#### ABOUT THIS TASK
Restate all entries word for word, minus pictures.

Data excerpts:
╔══

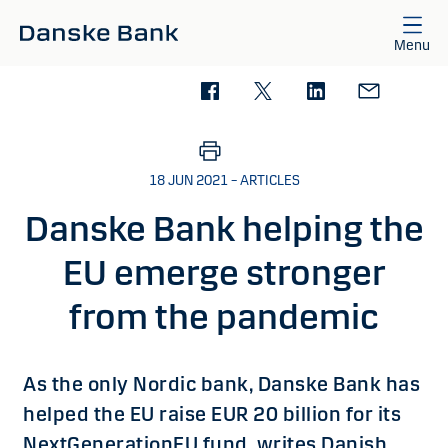
Skip to main content
Menu
18 JUN 2021 – ARTICLES
Danske Bank helping the
EU emerge stronger
from the pandemic
As the only Nordic bank, Danske Bank has
helped the EU raise EUR 20 billion for its
NextGenerationEU fund, writes Danish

╚══

#### EXERCISE ANSWER
Skip to main content
Menu
18 JUN 2021 – ARTICLES
Danske Bank helping the
EU emerge stronger
from the pandemic
As the only Nordic bank, Danske Bank has
helped the EU raise EUR 20 billion for its
NextGenerationEU fund, writes Danish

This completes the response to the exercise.